How to Rotate Proxies in Python Using Requests (Easy Guide)

9 min read Original article ↗

Rotating Proxies with Python (the Traditional, More Complex Way)

Now, let’s look at a more traditional approach to proxy rotation in Python Requests. As you will soon see, this method is way more involved and requires a lot of time and care to keep it running smoothly.

Step 1. Setting up the Prerequisites of Python Request Proxies

Make sure you have Python installed on your system. You can use Python version 3.7 or higher for this tutorial. Go ahead and create a new directory where all the code for this project will be stored and create an app.py file within:

$ mkdir proxy_rotator
$ cd proxy_rotator
$ touch app.py

You also need to have requests installed. You can easily do that via PIP:

Step 2. How to Source a Proxy List?

Before you can rotate proxies, you need a list of proxies. There are different lists available online. Some of them are paid, and some are free. Each has its own pros and cons.
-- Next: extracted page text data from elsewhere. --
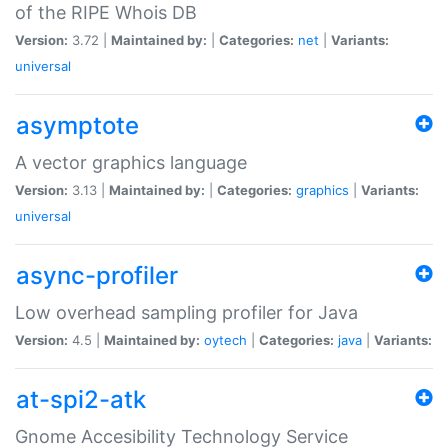
of the RIPE Whois DB
Version:
3.72 |
Maintained by:
|
Categories:
net
|
Variants:
universal
asymptote
A vector graphics language
Version:
3.13 |
Maintained by:
|
Categories:
graphics
|
Variants:
universal
async-profiler
Low overhead sampling profiler for Java
Version:
4.5 |
Maintained by:
oytech
|
Categories:
java
|
Variants:
at-spi2-atk
Gnome Accesibility Technology Service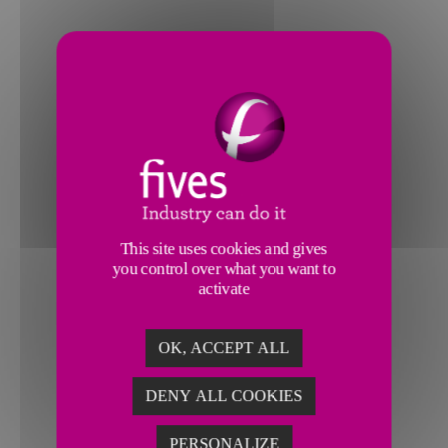
This site uses cookies and gives
you control over what you want to
activate
OK, ACCEPT ALL
DENY ALL COOKIES
PERSONALIZE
A very famous source of free proxies is Free Proxy List. The biggest issue with proxies from such free lists is that most of them might already be blocked by your target website, so you will have to do some testing to make sure the proxy you are using is unblocked.

You can download the proxy list from Free Proxy List into a txt file.

Note: If you choose the easy, ScraperAPI method outlined earlier in the article, you will be happy to learn that ScraperAPI automatically monitors all of its proxies to ensure they are not blocked by the target website!

Step 3. Making a Request Without a Proxy

Let’s start by taking a look at how to make a request using requests without any proxy. You can do so in two different ways. You can either directly use the requests.get (or similar) method, or you can create a Session and use that to make requests.

The direct requests using requests.get can be made like this:

import requests 
html = requests.get("https://yasoob.me")
print(html.status_code)
# output: 200

The same request using Session can be made like this:

import requests
s = requests.Session()
html = s.get("https://yasoob.me")
print(html.status_code)
# Output: 200

It is important to discuss both of these methods as the process of using a proxy is slightly different for each of them.

Step 4. Using a Proxy with Requests

It is very straightforward to use a proxy with requests. You just need to provide requests with a dictionary containing the HTTP and HTTPS keys and their corresponding proxy URL. You can use the same proxy URL for both of these protocols.

Note: As this article uses free proxies, the proxy URLs in the code blocks might stop working by the time you are reading them. You can follow along by replacing the proxy URLs in the code samples with working proxies from Free Proxy List.

Here is some sample code for using a proxy in requests without creating a Session object:

import requests

proxies = {
   'http': 'http://47.245.97.176:9000',
   'https': 'http://47.245.97.176:9000',
}

response = requests.get('https://httpbin.org/ip', proxies=proxies)
print(response.text)
# Output: {
#  "origin": "47.245.97.176"
# }

And here is the same example with the Session object:

import requests

proxies = {
   'http': 'http://47.245.97.176:9000',
   'https': 'http://47.245.97.176:9000',
}

s = requests.Session()
s.proxies = proxies
response = s.get('https://httpbin.org/ip')
print(response.text)
# Output: {
#  "origin": "47.245.97.176"
# }

It is common to get the CERTIFICATE_VERIFY_FAILED SSL error while using free proxies. Here is how the error will look like:

requests.exceptions.SSLError: HTTPSConnectionPool(host='httpbin.org', port=443): Max retries exceeded with url: /ip (Caused by SSLError(SSLCertVerificationError(1, '[SSL: CERTIFICATE_VERIFY_FAILED] certificate verify failed: unable to get local issuer certificate (_ssl.c:997)')))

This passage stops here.